A Limit case[edit | edit source]

We assume 48% of voters vote A>B>C, 3% votes B>C>A, 49% votes C>A>B. A>B in 97% (locked), C>A in 52% (locked) and B>C in 51% (not locked since there is a cycle). Thus, we have C>A>B and C is the winner. However, if we make a Borda count (2 points for first place 1 point for second place) A has 145 points and C has only 101 points and thus one could think that A deserves more to win.

Notes[edit | edit source]

The RP winner can be found using only a pairwise comparison table. Example:
4 A>B>C

3 B>C>A

5 C>A>B
The pairwise comparison table looks like this (victories are bolded, defeats are underlined):
A - 9 4
B 3 - 7
C 8 5 -

All candidates suffer at least one pairwise defeat, so the RP procedure must be done. The pairwise victories can be ordered from largest to smallest as A > B 9, C > A 8, and B > C 7. The first two victories are locked in (A>B creates no cycle, since it's the first defeat added, and C>A also creates no cycle, since for A, it shows C>A>B), and then the third defeat is thrown away (because adding B>C would result in, for C, a C>A>B>C beatpath cycle), resulting in the following pairwise comparison table:

C - 8 5
A 4 - 9
B 7 3 -

When ignoring struckthrough (non-locked in) pairwise victories, C is the only candidate with no pairwise defeats, and thus is the RP winner. The RP ranking is C>A>B, since C pairwise beats all others, A pairwise beats everyone except C, and B pairwise loses to everyone (when ignoring the defeats ignored by the RP procedure).

Ranked Pairs is Smith-efficient, because no Smith set member can be beaten by a candidate not in the Smith set, and therefore any candidate not in the Smith set can't have their defeats to Smith set members discarded during the RP procedure, so they can't become the Condorcet winner.

Ranked Pairs passes the Independence of Smith-dominated Alternatives criterion, because the only cycles for RP to potentially resolve will always be between Smith set members. Because of this, all candidates not in the Smith set can be eliminated before starting the procedure, reducing the number of operations needed to be done to find the winner. In addition, Ranked Pairs, like Schulze, is equivalent to Minimax when there are 3 or fewer candidates with no pairwise ties between them, so if the Smith set has 3 or fewer candidates in it with no pairwise ties between them, Smith//Minimax can be run instead to find/demonstrate the RP winner.
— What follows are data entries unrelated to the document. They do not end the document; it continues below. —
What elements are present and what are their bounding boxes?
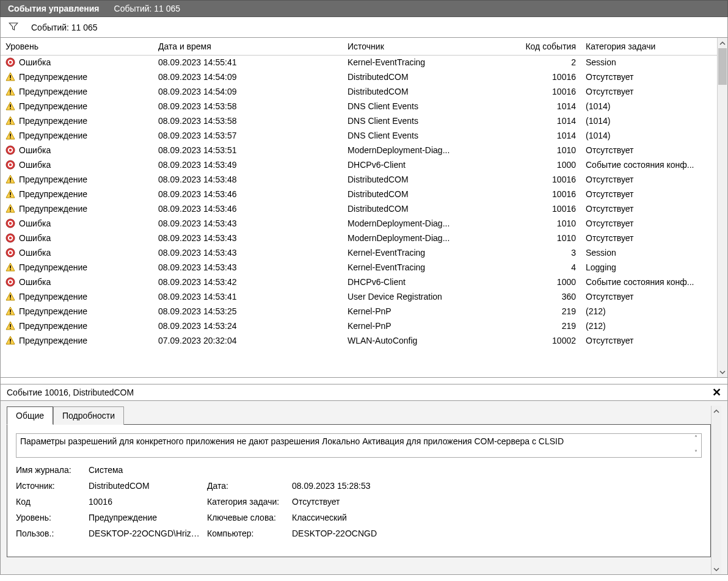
- table-row[interactable]: Ошибка08.09.2023 14:53:42DHCPv6-Client10…: [1, 275, 717, 289]
- level-label: Предупреждение: [19, 189, 87, 199]
- cell-datetime: 07.09.2023 20:32:04: [153, 333, 343, 348]
- description-scroll[interactable]: ˄ ˅: [691, 435, 700, 456]
- cell-category: (1014): [581, 128, 717, 143]
- table-scrollbar[interactable]: [717, 38, 727, 377]
- table-row[interactable]: Предупреждение08.09.2023 14:53:58DNS Cli…: [1, 114, 717, 128]
- table-row[interactable]: Предупреждение08.09.2023 14:53:43Kernel-…: [1, 260, 717, 275]
- table-row[interactable]: Предупреждение08.09.2023 14:53:24Kernel-…: [1, 319, 717, 333]
- cell-datetime: 08.09.2023 14:53:48: [153, 172, 343, 187]
- label-keywords: Ключевые слова:: [207, 513, 289, 522]
- cell-source: ModernDeployment-Diag...: [343, 143, 520, 157]
- tab-details[interactable]: Подробности: [53, 406, 124, 425]
- warning-icon: [5, 189, 15, 199]
- table-row[interactable]: Предупреждение08.09.2023 14:53:46Distrib…: [1, 187, 717, 201]
- table-row[interactable]: Предупреждение07.09.2023 20:32:04WLAN-Au…: [1, 333, 717, 348]
- detail-scroll-down-icon[interactable]: [712, 564, 721, 574]
- cell-code: 360: [520, 289, 581, 304]
- mini-scroll-down-icon[interactable]: ˅: [691, 450, 700, 456]
- cell-source: Kernel-EventTracing: [343, 55, 520, 70]
- cell-category: Отсутствует: [581, 143, 717, 157]
- table-row[interactable]: Ошибка08.09.2023 14:53:43ModernDeploymen…: [1, 231, 717, 245]
- table-row[interactable]: Предупреждение08.09.2023 14:53:48Distrib…: [1, 172, 717, 187]
- event-description: Параметры разрешений для конкретного при…: [20, 436, 564, 446]
- table-row[interactable]: Ошибка08.09.2023 14:53:51ModernDeploymen…: [1, 143, 717, 157]
- cell-code: 1014: [520, 128, 581, 143]
- cell-source: DNS Client Events: [343, 99, 520, 114]
- cell-code: 219: [520, 304, 581, 319]
- warning-icon: [5, 204, 15, 214]
- filter-icon[interactable]: [8, 21, 19, 34]
- table-row[interactable]: Предупреждение08.09.2023 14:53:46Distrib…: [1, 201, 717, 216]
- table-row[interactable]: Предупреждение08.09.2023 14:53:25Kernel-…: [1, 304, 717, 319]
- level-label: Предупреждение: [19, 72, 87, 82]
- cell-category: Событие состояния конф...: [581, 275, 717, 289]
- table-row[interactable]: Предупреждение08.09.2023 14:53:57DNS Cli…: [1, 128, 717, 143]
- cell-code: 10016: [520, 70, 581, 84]
- event-description-box[interactable]: Параметры разрешений для конкретного при…: [16, 433, 702, 458]
- detail-scrollbar[interactable]: [711, 406, 721, 574]
- cell-datetime: 08.09.2023 14:53:46: [153, 187, 343, 201]
- events-table[interactable]: Уровень Дата и время Источник Код событи…: [1, 38, 717, 348]
- col-source[interactable]: Источник: [343, 38, 520, 55]
- cell-category: Отсутствует: [581, 333, 717, 348]
- col-category[interactable]: Категория задачи: [581, 38, 717, 55]
- cell-code: 10016: [520, 84, 581, 99]
- cell-source: Kernel-EventTracing: [343, 260, 520, 275]
- col-level[interactable]: Уровень: [1, 38, 153, 55]
- level-label: Ошибка: [19, 277, 51, 287]
- table-row[interactable]: Предупреждение08.09.2023 14:53:41User De…: [1, 289, 717, 304]
- value-level: Предупреждение: [89, 513, 205, 522]
- cell-source: Kernel-EventTracing: [343, 245, 520, 260]
- level-label: Предупреждение: [19, 292, 87, 301]
- scroll-thumb[interactable]: [718, 48, 727, 85]
- label-date: Дата:: [207, 481, 289, 491]
- warning-icon: [5, 131, 15, 140]
- cell-source: DHCPv6-Client: [343, 275, 520, 289]
- close-icon[interactable]: ✕: [712, 386, 721, 399]
- value-log: Система: [89, 465, 702, 475]
- cell-category: Отсутствует: [581, 70, 717, 84]
- cell-code: 1010: [520, 216, 581, 231]
- cell-source: DNS Client Events: [343, 128, 520, 143]
- detail-body: Общие Подробности Параметры разрешений д…: [0, 401, 728, 575]
- cell-source: DistributedCOM: [343, 84, 520, 99]
- cell-code: 2: [520, 55, 581, 70]
- cell-code: 1000: [520, 275, 581, 289]
- cell-category: Событие состояния конф...: [581, 157, 717, 172]
- tab-general[interactable]: Общие: [7, 406, 53, 425]
- table-row[interactable]: Ошибка08.09.2023 14:53:43Kernel-EventTra…: [1, 245, 717, 260]
- scroll-up-icon[interactable]: [718, 38, 727, 48]
- warning-icon: [5, 87, 15, 96]
- cell-source: DistributedCOM: [343, 187, 520, 201]
- col-code[interactable]: Код события: [520, 38, 581, 55]
- table-row[interactable]: Предупреждение08.09.2023 14:54:09Distrib…: [1, 84, 717, 99]
- table-row[interactable]: Ошибка08.09.2023 14:55:41Kernel-EventTra…: [1, 55, 717, 70]
- cell-code: 1010: [520, 231, 581, 245]
- level-label: Предупреждение: [19, 116, 87, 126]
- col-datetime[interactable]: Дата и время: [153, 38, 343, 55]
- table-header-row: Уровень Дата и время Источник Код событи…: [1, 38, 717, 55]
- cell-source: ModernDeployment-Diag...: [343, 216, 520, 231]
- cell-source: Kernel-PnP: [343, 304, 520, 319]
- warning-icon: [5, 292, 15, 301]
- tab-panel-general: Параметры разрешений для конкретного при…: [7, 424, 711, 557]
- table-row[interactable]: Ошибка08.09.2023 14:53:43ModernDeploymen…: [1, 216, 717, 231]
- mini-scroll-up-icon[interactable]: ˄: [691, 435, 700, 441]
- cell-datetime: 08.09.2023 14:54:09: [153, 70, 343, 84]
- label-level: Уровень:: [16, 513, 86, 522]
- table-row[interactable]: Ошибка08.09.2023 14:53:49DHCPv6-Client10…: [1, 157, 717, 172]
- detail-scroll-up-icon[interactable]: [712, 406, 721, 416]
- cell-source: DNS Client Events: [343, 114, 520, 128]
- warning-icon: [5, 262, 15, 272]
- table-row[interactable]: Предупреждение08.09.2023 14:54:09Distrib…: [1, 70, 717, 84]
- level-label: Ошибка: [19, 218, 51, 228]
- scroll-down-icon[interactable]: [718, 367, 727, 377]
- cell-datetime: 08.09.2023 14:53:57: [153, 128, 343, 143]
- table-row[interactable]: Предупреждение08.09.2023 14:53:58DNS Cli…: [1, 99, 717, 114]
- cell-datetime: 08.09.2023 14:54:09: [153, 84, 343, 99]
- cell-code: 4: [520, 260, 581, 275]
- level-label: Предупреждение: [19, 204, 87, 214]
- cell-code: 3: [520, 245, 581, 260]
- cell-code: 10016: [520, 187, 581, 201]
- cell-category: Session: [581, 245, 717, 260]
One disadvantage of Ranked Pairs is that there's no easy way to detect ties for first place: determining whether there exists a way to break ties between pairwise victories so that a given candidate wins is NP-complete.[1]. While it is possible to break pairwise ties fairly, doing so leads Ranked Pairs to declare one of the winners the sole winner, without giving information about whether other candidates could have won were the ties broken differently.

References[edit | edit source]

  1. Brill, Markus; Fischer, Felix (2012-07-26). "The Price of Neutrality for the Ranked Pairs Method". Proceedings of the AAAI Conference on Artificial Intelligence. Association for the Advancement of Artificial Intelligence (AAAI). 26 (1): 1299–1305. doi:10.1609/aaai.v26i1.8250. ISSN 2374-3468.

External Resources[edit | edit source]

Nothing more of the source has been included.